*** Begin section ***

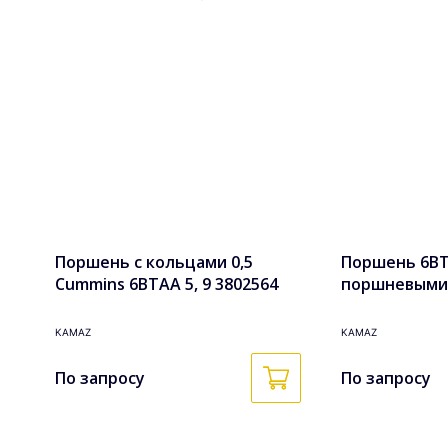
Поршень с кольцами 0,5
Поршень 6BTA
Cummins 6BTAA 5, 9 3802564
поршневыми
кольцами в с
3802927k
KAMAZ
KAMAZ
По запросу
По запросу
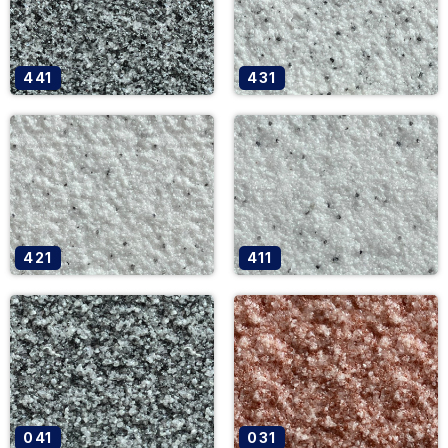
441
431
421
411
041
031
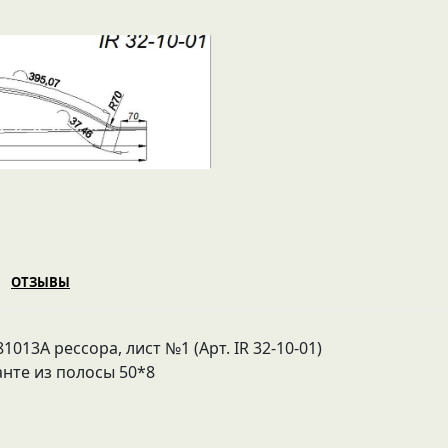
ОТЗЫВЫ
13А рессора, лист №1 (Арт. IR 32-10-01)
анте из полосы 50*8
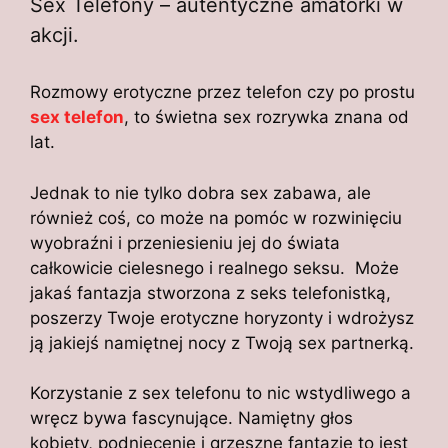
Sex Telefony – autentyczne amatorki w
akcji.
Rozmowy erotyczne przez telefon czy po prostu
sex telefon
, to świetna sex rozrywka znana od
lat.
Jednak to nie tylko dobra sex zabawa, ale
również coś, co może na pomóc w rozwinięciu
wyobraźni i przeniesieniu jej do świata
całkowicie cielesnego i realnego seksu. Może
jakaś fantazja stworzona z seks telefonistką,
poszerzy Twoje erotyczne horyzonty i wdrożysz
ją jakiejś namiętnej nocy z Twoją sex partnerką.
Korzystanie z sex telefonu to nic wstydliwego a
wręcz bywa fascynujące. Namiętny głos
kobiety, podniecenie i grzeszne fantazje to jest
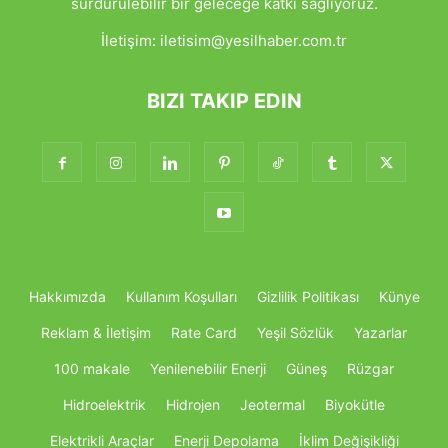
sürdürülebilir bir geleceğe katkı sağlıyoruz.
İletişim:
iletisim@yesilhaber.com.tr
BIZI TAKIP EDIN
Hakkımızda
Kullanım Koşulları
Gizlilik Politikası
Künye
Reklam & İletişim
Rate Card
Yeşil Sözlük
Yazarlar
100 makale
Yenilenebilir Enerji
Güneş
Rüzgar
Hidroelektrik
Hidrojen
Jeotermal
Biyokütle
Elektrikli Araçlar
Enerji Depolama
İklim Değişikliği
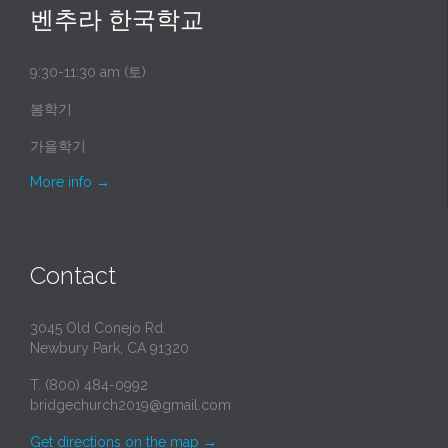
벤추라 한국학교
9:30-11:30 am (토)
봄학기
가을학기
More info
→
Contact
3045 Old Conejo Rd.
Newbury Park, CA 91320
T. (800) 484-0992
bridgechurch2019@gmail.com
Get directions on the map
→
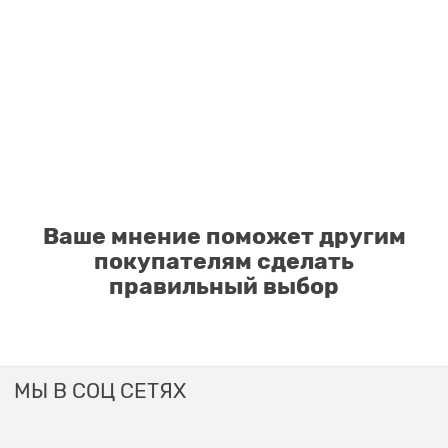
Ваше мнение поможет другим
покупателям сделать
правильный выбор
МЫ В СОЦ СЕТЯХ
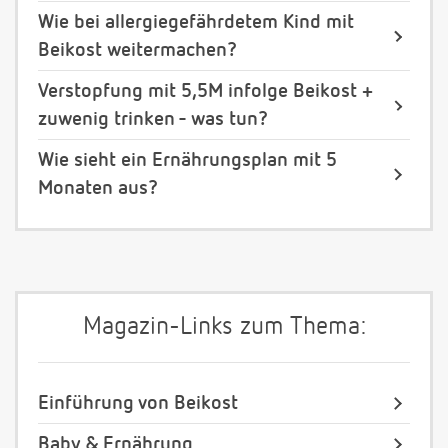
Wie bei allergiegefährdetem Kind mit
Beikost weitermachen?
Verstopfung mit 5,5M infolge Beikost +
zuwenig trinken - was tun?
Wie sieht ein Ernährungsplan mit 5
Monaten aus?
Magazin-Links zum Thema:
Einführung von Beikost
Baby & Ernährung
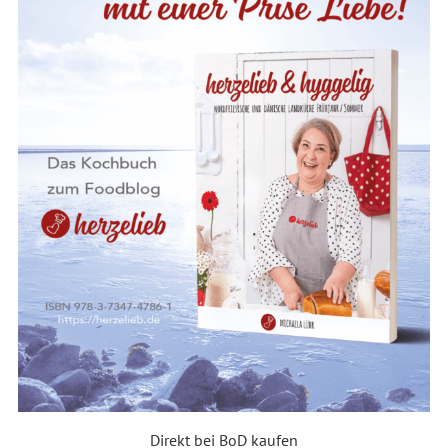
Direkt bei BoD kaufen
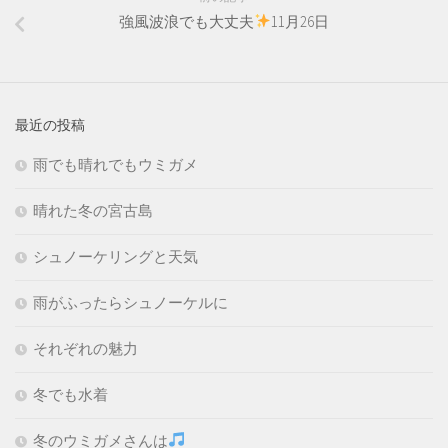
強風波浪でも大丈夫
11月26日
最近の投稿
雨でも晴れでもウミガメ
晴れた冬の宮古島
シュノーケリングと天気
雨がふったらシュノーケルに
それぞれの魅力
冬でも水着
冬のウミガメさんは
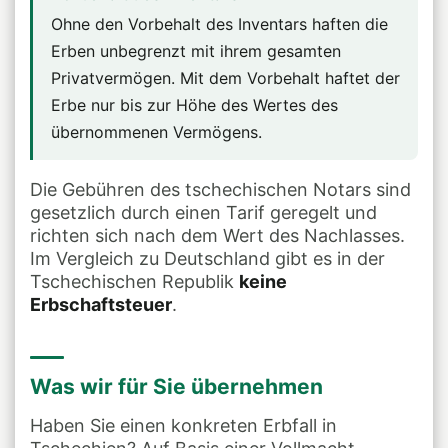
Ohne den Vorbehalt des Inventars haften die
Erben unbegrenzt mit ihrem gesamten
Privatvermögen. Mit dem Vorbehalt haftet der
Erbe nur bis zur Höhe des Wertes des
übernommenen Vermögens.
Die Gebühren des tschechischen Notars sind
gesetzlich durch einen Tarif geregelt und
richten sich nach dem Wert des Nachlasses.
Im Vergleich zu Deutschland gibt es in der
Tschechischen Republik
keine
Erbschaftsteuer
.
Was wir für Sie übernehmen
Haben Sie einen konkreten Erbfall in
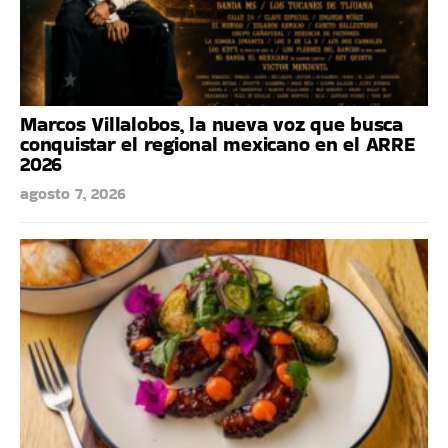
Marcos Villalobos, la nueva voz que busca
conquistar el regional mexicano en el ARRE
2026
agosto 7, 2026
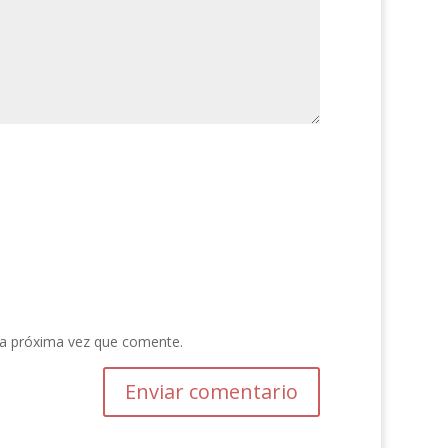
la próxima vez que comente.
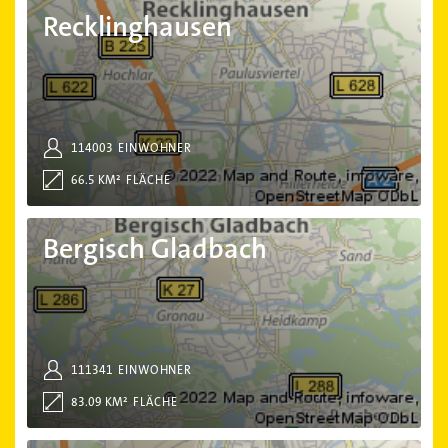
Recklinghausen
Recklinghausen
114003
EINWOHNER
66.5 KM²
FLÄCHE
Bergisch Gladbach
Bergisch Gladbach
111341
EINWOHNER
83.09 KM²
FLÄCHE
Moers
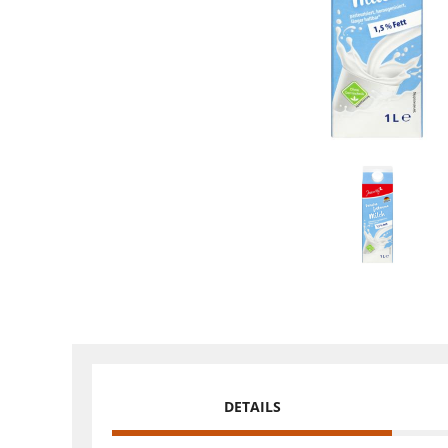
DETAILS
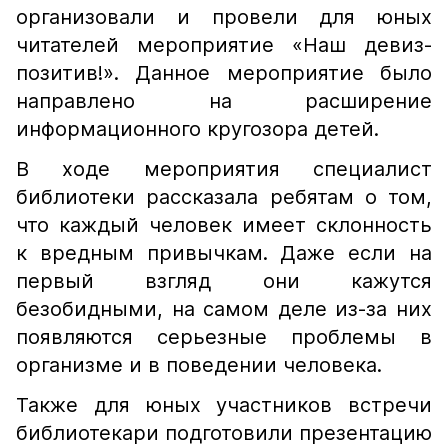
организовали и провели для юных
читателей мероприятие «Наш девиз-
позитив!». Данное мероприятие было
направлено на расширение
информационного кругозора детей.
В ходе мероприятия специалист
библиотеки рассказала ребятам о том,
что каждый человек имеет склонность
к вредным привычкам. Даже если на
первый взгляд они кажутся
безобидными, на самом деле из-за них
появляются серьезные проблемы в
организме и в поведении человека.
Также для юных участников встречи
библиотекари подготовили презентацию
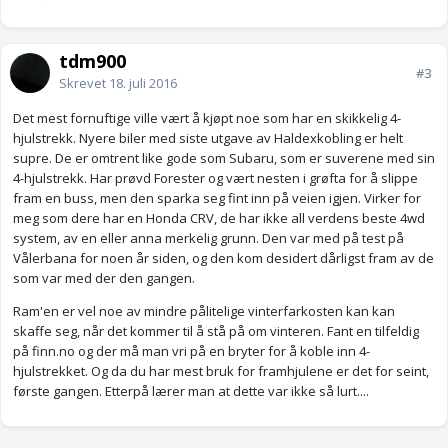
tdm900
#3
Skrevet
18. juli 2016
Det mest fornuftige ville vært å kjøpt noe som har en skikkelig 4-
hjulstrekk. Nyere biler med siste utgave av Haldexkobling er helt
supre. De er omtrent like gode som Subaru, som er suverene med sin
4-hjulstrekk. Har prøvd Forester og vært nesten i grøfta for å slippe
fram en buss, men den sparka seg fint inn på veien igjen. Virker for
meg som dere har en Honda CRV, de har ikke all verdens beste 4wd
system, av en eller anna merkelig grunn. Den var med på test på
Vålerbana for noen år siden, og den kom desidert dårligst fram av de
som var med der den gangen.
Ram'en er vel noe av mindre pålitelige vinterfarkosten kan kan
skaffe seg, når det kommer til å stå på om vinteren. Fant en tilfeldig
på finn.no og der må man vri på en bryter for å koble inn 4-
hjulstrekket. Og da du har mest bruk for framhjulene er det for seint,
første gangen. Etterpå lærer man at dette var ikke så lurt....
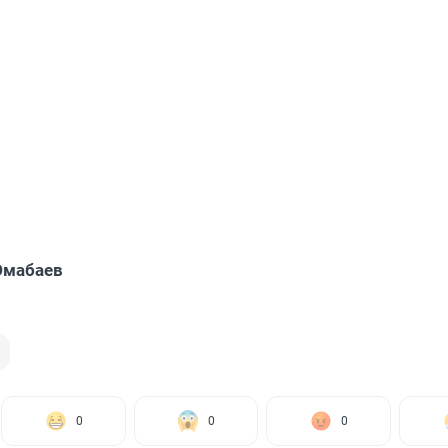
Юмабаев
0
0
0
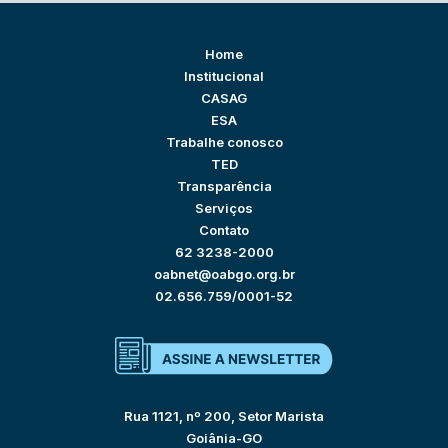
Home
Institucional
CASAG
ESA
Trabalhe conosco
TED
Transparência
Serviços
Contato
62 3238-2000
oabnet@oabgo.org.br
02.656.759/0001-52
Rua 1121, nº 200, Setor Marista
Goiânia-GO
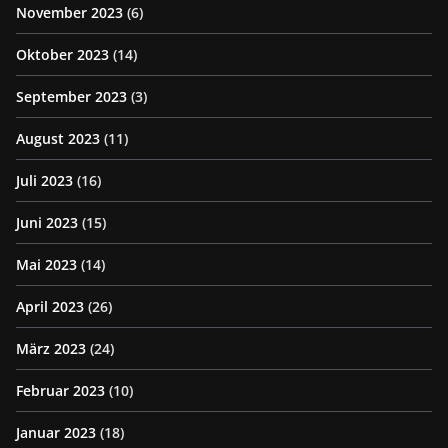
November 2023
(6)
Oktober 2023
(14)
September 2023
(3)
August 2023
(11)
Juli 2023
(16)
Juni 2023
(15)
Mai 2023
(14)
April 2023
(26)
März 2023
(24)
Februar 2023
(10)
Januar 2023
(18)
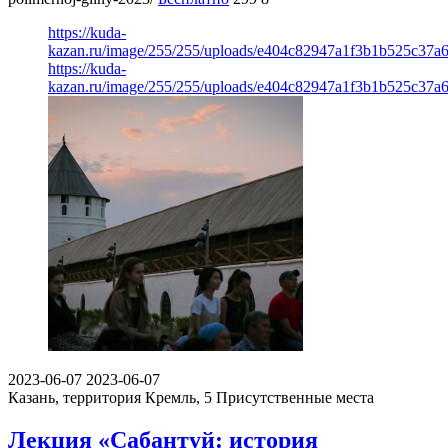
https://kuda-
kazan.ru/image/255/255/uploads/e404c82947a1f3b1b525c37a
https://kuda-
kazan.ru/image/255/255/uploads/e404c82947a1f3b1b525c37a
2023-06-07
2023-06-07
Казань, территория Кремль, 5
Присутственные места
Лекция «Сабантуй: история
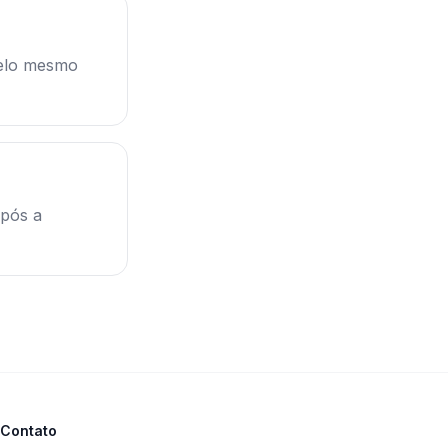
pelo mesmo
após a
Contato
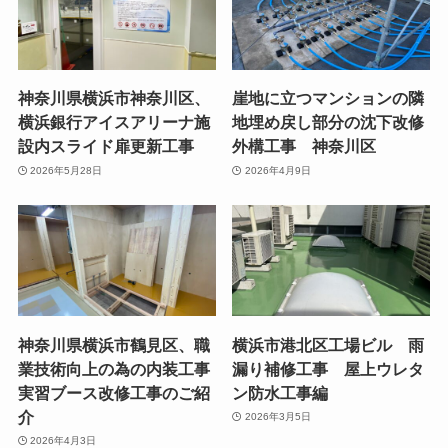
神奈川県横浜市神奈川区、
崖地に立つマンションの隣
横浜銀行アイスアリーナ施
地埋め戻し部分の沈下改修
設内スライド扉更新工事
外構工事 神奈川区
2026年5月28日
2026年4月9日
神奈川県横浜市鶴見区、職
横浜市港北区工場ビル 雨
業技術向上の為の内装工事
漏り補修工事 屋上ウレタ
実習ブース改修工事のご紹
ン防水工事編
介
2026年3月5日
2026年4月3日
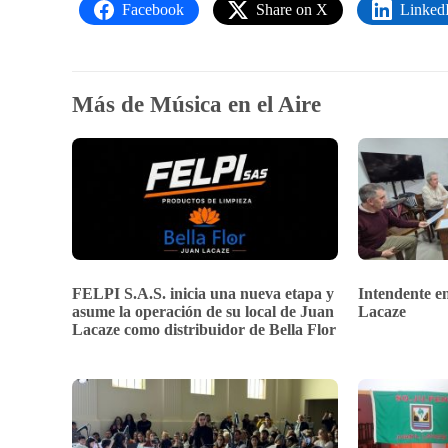
Facebook
Share on X
Linked
Más de Música en el Aire
FELPI S.A.S. inicia una nueva etapa y
Intendente en
asume la operación de su local de Juan
Lacaze
Lacaze como distribuidor de Bella Flor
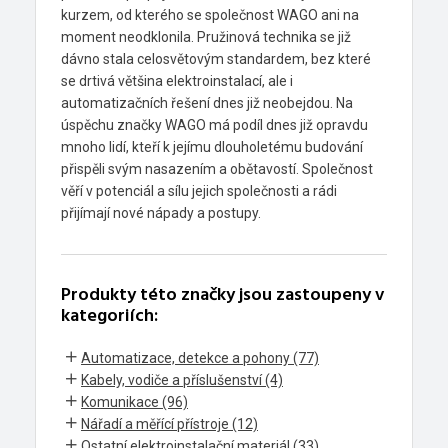
kurzem, od kterého se společnost WAGO ani na
moment neodklonila. Pružinová technika se již
dávno stala celosvětovým standardem, bez které
se drtivá většina elektroinstalací, ale i
automatizačních řešení dnes již neobejdou. Na
úspěchu značky WAGO má podíl dnes již opravdu
mnoho lidí, kteří k jejímu dlouholetému budování
přispěli svým nasazením a obětavostí. Společnost
věří v potenciál a sílu jejich společnosti a rádi
přijímají nové nápady a postupy.
Produkty této značky jsou zastoupeny v
kategoriích:
Automatizace, detekce a pohony (77)
Kabely, vodiče a příslušenství (4)
Komunikace (96)
Nářadí a měřící přístroje (12)
Ostatní elektroinstalační materiál (33)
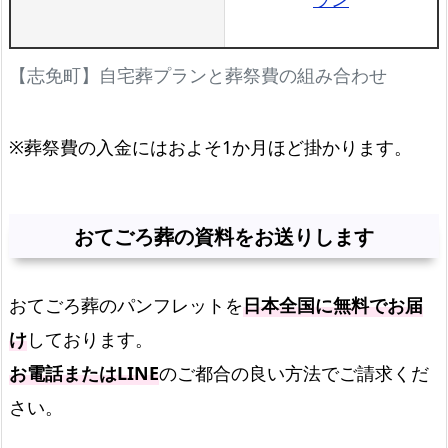
【志免町】自宅葬プランと葬祭費の組み合わせ
※葬祭費の入金にはおよそ1か月ほど掛かります。
おてごろ葬の資料をお送りします
おてごろ葬のパンフレットを
日本全国に無料でお届
け
しております。
お電話またはLINE
のご都合の良い方法でご請求くだ
さい。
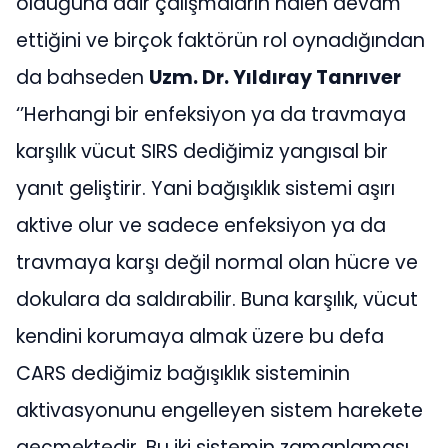
olduğuna dair çalışmaların halen devam
ettiğini ve birçok faktörün rol oynadığından
da bahseden
Uzm. Dr. Yıldıray Tanrıver
‘’Herhangi bir enfeksiyon ya da travmaya
karşılık vücut SIRS dediğimiz yangısal bir
yanıt geliştirir. Yani bağışıklık sistemi aşırı
aktive olur ve sadece enfeksiyon ya da
travmaya karşı değil normal olan hücre ve
dokulara da saldırabilir. Buna karşılık, vücut
kendini korumaya almak üzere bu defa
CARS dediğimiz bağışıklık sisteminin
aktivasyonunu engelleyen sistem harekete
geçmektedir. Bu iki sistemin zamanlaması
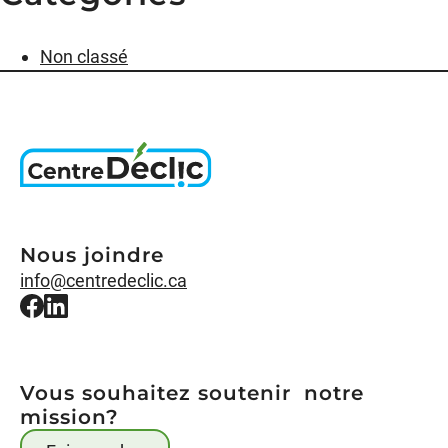
Non classé
Nous joindre
info@centredeclic.ca
Vous souhaitez soutenir notre
mission?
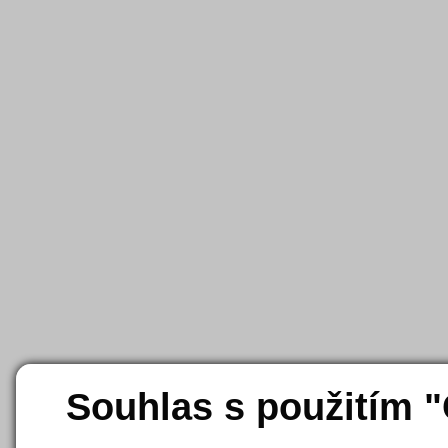
Souhlas s použitím 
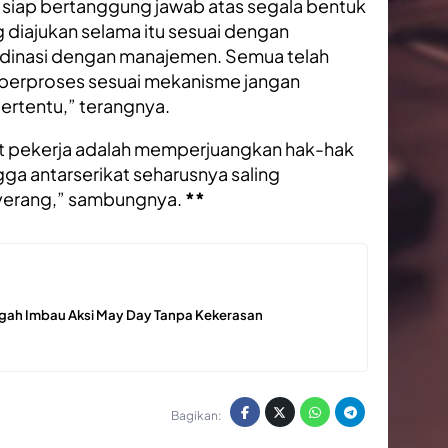
 siap bertanggung jawab atas segala bentuk
diajukan selama itu sesuai dengan
rdinasi dengan manajemen. Semua telah
 berproses sesuai mekanisme jangan
ertentu,” terangnya.
kat pekerja adalah memperjuangkan hak-hak
ga antarserikat seharusnya saling
yerang,” sambungnya.
**
gah Imbau Aksi May Day Tanpa Kekerasan
Bagikan:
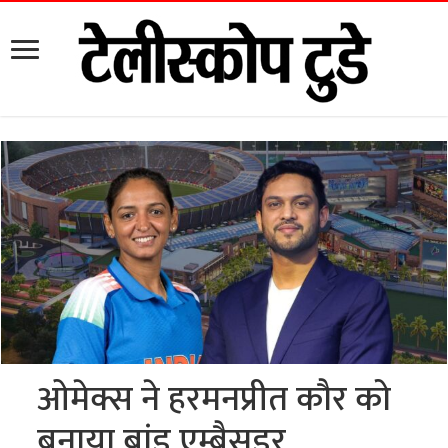
ओमेक्स ने हरमनप्रीत कौर को
बनाया ब्रांड एम्बैसडर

*** End section ***

WHAT THIS TASK INVOLVES ->
Please repeat, exactly as written, the lines in the records above, starting with the one that has "Get directions on the map" and going on through the one that has "Was wir für Sie übernehmen". Pictures are to be left out.

RESPONSE AREA ->
Get directions on the map
→
Ваше мнение поможет другим
покупателям сделать
правильный выбор
МЫ В СОЦ СЕТЯХ
Wie bei allergiegefährdetem Kind mit
Beikost weitermachen?
Verstopfung mit 5,5M infolge Beikost +
zuwenig trinken - was tun?
Wie sieht ein Ernährungsplan mit 5
Monaten aus?
Magazin-Links zum Thema:
Einführung von Beikost
Baby & Ernährung
Direkt bei BoD kaufen
強風波浪でも大丈夫
11月26日
最近の投稿
雨でも晴れでもウミガメ
晴れた冬の宮古島
シュノーケリングと天気
雨がふったらシュノーケルに
それぞれの魅力
冬でも水着
冬のウミガメさんは
Ohne den Vorbehalt des Inventars haften die
Erben unbegrenzt mit ihrem gesamten
Privatvermögen. Mit dem Vorbehalt haftet der
Erbe nur bis zur Höhe des Wertes des
übernommenen Vermögens.
Die Gebühren des tschechischen Notars sind
gesetzlich durch einen Tarif geregelt und
richten sich nach dem Wert des Nachlasses.
Im Vergleich zu Deutschland gibt es in der
Tschechischen Republik
keine
Erbschaftsteuer
.
Was wir für Sie übernehmen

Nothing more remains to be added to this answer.